John Scalzi, a science-fiction author whose works (Old Man’s War, The Ghost Brigades, The Android’s Dream) I’ve been enjoying over the past several months, has a column over at AMC’s SciFi Scanner section. Today’s entry is entitled “Doom for Dummies or How Hollywood Makes Video Game Movies“. ((I don’t want to spoil the column for you, but if the title were a question (a la, “How babby is formed?”) the answer would be “badly”.))
Now, there’s been some debate recently about whether slavishly reproducing the original source for movies adapted from other media is good or bad. Movies like Harry Potter and the Sorceror’s Stone and, more recently, Watchmen, tend to hew very close to their source, whereas films like The Lawnmower Man and Blade Runner bear very little resemblence to the works from which they are derived. Video games tend to fall into the latter category, as what’s ultimately delivered to theaters (or straight to the shelves at Blockbuster) often shares little more in common with the game than the name. For a fine example of this, see In the Name of the King: A Dungeon Siege Tale. ((Actually, don’t. Really. Skip it. You’re better off not knowing.))

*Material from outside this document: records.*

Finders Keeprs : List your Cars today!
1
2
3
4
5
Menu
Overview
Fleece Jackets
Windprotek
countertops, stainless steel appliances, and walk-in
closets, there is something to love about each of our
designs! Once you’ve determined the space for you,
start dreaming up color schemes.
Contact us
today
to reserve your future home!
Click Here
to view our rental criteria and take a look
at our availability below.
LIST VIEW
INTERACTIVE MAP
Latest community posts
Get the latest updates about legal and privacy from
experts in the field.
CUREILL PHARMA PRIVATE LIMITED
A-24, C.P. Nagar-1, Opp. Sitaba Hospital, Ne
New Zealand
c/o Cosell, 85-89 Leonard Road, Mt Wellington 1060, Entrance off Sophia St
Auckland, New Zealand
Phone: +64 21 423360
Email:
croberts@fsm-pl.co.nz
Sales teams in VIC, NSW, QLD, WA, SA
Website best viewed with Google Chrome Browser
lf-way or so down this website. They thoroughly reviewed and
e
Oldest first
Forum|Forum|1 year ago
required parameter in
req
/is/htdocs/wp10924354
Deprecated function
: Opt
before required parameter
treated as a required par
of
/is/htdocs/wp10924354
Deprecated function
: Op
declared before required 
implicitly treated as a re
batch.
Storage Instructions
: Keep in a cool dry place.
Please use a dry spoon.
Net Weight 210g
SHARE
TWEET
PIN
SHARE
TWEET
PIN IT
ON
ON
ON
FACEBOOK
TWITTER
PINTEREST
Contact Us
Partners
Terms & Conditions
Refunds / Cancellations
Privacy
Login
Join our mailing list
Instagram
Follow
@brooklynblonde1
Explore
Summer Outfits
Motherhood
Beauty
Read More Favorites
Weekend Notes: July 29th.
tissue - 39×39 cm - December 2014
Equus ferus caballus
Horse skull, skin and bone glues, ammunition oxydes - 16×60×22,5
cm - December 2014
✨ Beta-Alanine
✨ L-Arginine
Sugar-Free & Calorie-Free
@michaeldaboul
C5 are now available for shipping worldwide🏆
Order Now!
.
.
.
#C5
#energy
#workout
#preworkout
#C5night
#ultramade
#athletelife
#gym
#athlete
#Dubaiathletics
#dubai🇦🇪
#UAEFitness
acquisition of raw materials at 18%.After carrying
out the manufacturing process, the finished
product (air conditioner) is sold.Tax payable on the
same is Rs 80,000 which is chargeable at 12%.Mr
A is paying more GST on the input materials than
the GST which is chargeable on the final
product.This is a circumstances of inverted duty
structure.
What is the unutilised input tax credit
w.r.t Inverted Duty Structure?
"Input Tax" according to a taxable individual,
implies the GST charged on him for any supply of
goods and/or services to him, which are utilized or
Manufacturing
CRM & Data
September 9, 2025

Now, having recently seen Watchmen, which is a movie adapted from a comic book mini-series, I’m of the opinion that sticking as close as is reasonably possible to the source material can result in a pretty good film. On that basis, and that basis alone, I am recommending that filmmakers attempt more faithful recreations of video games when adapting them to the screen. There are some elements that simply won’t transfer well—such as the character’s health bar and the fireworks display any time he or she levels up, or the constant chugging of mana and health potions—but I think there’s one common video game element that filmmakers consistently overlook when adapting from console to screen, an element that is well within a director’s ability to recreate faithfully, a nod to fans that is both simple to accomplish and will be instantly associated with the source material.
I’m talking, of course, about crappy camera angles.
If Lara Croft were, in the midst of a potentially deadly encounter with one of the many dangerous creatures one comes across while raiding tombs, suddenly obscured from view for several seconds because the camera swooped behind an outcropping of rock for some damn reason, anyone in the audience who had actually played the game would instantly identify with the moment.
If Max Payne were to duck down an alleyway and disappear because the camera didn’t follow him, only to be brutally attacked by a hidden, hellborn beast that the audience couldn’t see because why the hell isn’t the camera moving? I can’t see what the hell is happening! the audience would know beyond a doubt that the original source material had been treated with kid gloves. “Yes!” they would cry. “Yes! At last, here is a filmmaker who understands the video game experience!”
The only way to further immerse the audience into the events unraveling on the screen would be to give them controllers to throw at it.